Jedi Knights traditionally wielded lightsabers. Their about 3 feet-long energy blades were capable of cutting through most materials known in the galaxy. The making of their own lightsaber constituted an integral part of the training of a Jedi. The weapon is sometimes referred to as a laser sword, which suggests that its blade is made of a laser beam. However, this would be impossible for at least two major reasons. Firstly, a laser beam has no end unless it is obstructed by a material object. Secondly, unlike laser beams, lightsabers block each other if crossed, exactly like ordinary metal swords.
In the Star Wars canon, it’s assumed that the lightsabers’ blades were made of plasma. This state of matter is known to scientists, and has obviously been extensively studied. But, as of yet, no-one has managed to make a lightsaber. The technical problem consists both in producing a stable plasma and keeping it in the shape known from the movie. It’s worth noting that cutting a living body with a lightsaber blade doesn’t cause bleeding, which is scientifically correct – because of the phenomenon known as coagulation, high temperature results in the “welding” of tissue and sealing of blood vessels. Laser scalpels using a similar mechanism are widely used in surgery.
“It’s a period of civil war”
Death Stars are the weapons of mass destruction built by the Galactic Empire. They are military space stations equipped with cannons capable of destroying entire planets, or even planetary systems. Physicists ask themselves the question: how could they do it? The green ray fired by a Death Star resembles the beam projected by a laser pointer, which suggests that the weapon uses visible light to destroy its targets. This is confirmed by the canon of the saga, in which the main armament of the Death Star consisted of a super-laser combining eight laser beams powered by Kyber crystals.

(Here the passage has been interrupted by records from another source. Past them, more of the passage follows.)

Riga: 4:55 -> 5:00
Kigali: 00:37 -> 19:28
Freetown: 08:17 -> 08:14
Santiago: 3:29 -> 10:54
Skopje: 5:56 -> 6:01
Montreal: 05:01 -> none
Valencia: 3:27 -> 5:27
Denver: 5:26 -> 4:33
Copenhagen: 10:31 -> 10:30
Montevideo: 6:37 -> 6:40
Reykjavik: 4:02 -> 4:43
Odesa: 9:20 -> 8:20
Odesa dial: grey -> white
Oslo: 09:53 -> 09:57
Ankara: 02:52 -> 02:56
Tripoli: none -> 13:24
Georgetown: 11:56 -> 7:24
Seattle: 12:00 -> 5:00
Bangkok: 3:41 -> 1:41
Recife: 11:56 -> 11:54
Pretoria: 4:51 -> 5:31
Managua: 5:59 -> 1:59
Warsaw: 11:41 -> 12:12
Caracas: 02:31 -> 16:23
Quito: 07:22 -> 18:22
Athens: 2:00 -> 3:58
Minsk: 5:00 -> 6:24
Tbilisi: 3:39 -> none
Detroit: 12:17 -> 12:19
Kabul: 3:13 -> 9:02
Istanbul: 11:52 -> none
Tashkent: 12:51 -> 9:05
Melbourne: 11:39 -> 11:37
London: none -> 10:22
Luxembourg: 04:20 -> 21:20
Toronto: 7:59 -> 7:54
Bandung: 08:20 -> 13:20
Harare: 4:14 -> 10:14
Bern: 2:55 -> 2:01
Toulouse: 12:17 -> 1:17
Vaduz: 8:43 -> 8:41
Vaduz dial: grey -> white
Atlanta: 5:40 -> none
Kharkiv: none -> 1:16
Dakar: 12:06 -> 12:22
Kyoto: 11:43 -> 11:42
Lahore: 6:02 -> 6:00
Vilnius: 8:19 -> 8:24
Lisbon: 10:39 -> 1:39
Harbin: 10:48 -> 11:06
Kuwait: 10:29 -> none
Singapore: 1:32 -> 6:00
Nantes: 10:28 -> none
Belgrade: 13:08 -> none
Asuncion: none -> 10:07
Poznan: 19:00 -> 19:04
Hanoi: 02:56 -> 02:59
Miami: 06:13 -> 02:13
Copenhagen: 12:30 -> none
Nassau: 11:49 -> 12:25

If the film was consistent with the laws of physics, the light rays produced by the Death Star wouldn’t be visible from the side, due to the vacuum in outer space, which makes dispersion of light impossible. The visibility of beams can be explained, for instance, by immense power of the produced light, which would be dispersed even by the trace amounts of matter present in the vacuum. On the other hand, it’s very hard to imagine how such a powerful cannon could be powered. It can be estimated that to destroy an Earth-sized planet, it would be necessary to produce the power of at least 200,000,000,000,000,000,000,000,000,000,000 joules (2·1032 J). As the Sun emits electromagnetic radiation of "only" 3.8·1026 J, solar batteries would need six days to charge the Death Star, provided that they would completely surround the entire sun. With solar panels of a realistic size, charging the solar panels would take several dozen years. So how could the Empire obtain such an amount of power? In Star Wars: Episode VII – The Force Awakens the new Death Star named “Starkiller” charged its cannon by sucking in the entire matter of a nearby star, which was then transformed into energy. With our current knowledge, it is impossible to imagine how that could be done.
These are only some of the many issues related to Star Wars’ accordance, or, more likely, lack of accordance with the laws of physics. Analysing this space opera, or other science fiction movies, from the scientific point of view can be great fun. That said, it should be remembered that what seems impossible today can some day turn out to be possible, as mankind has only begun to discover the laws of nature.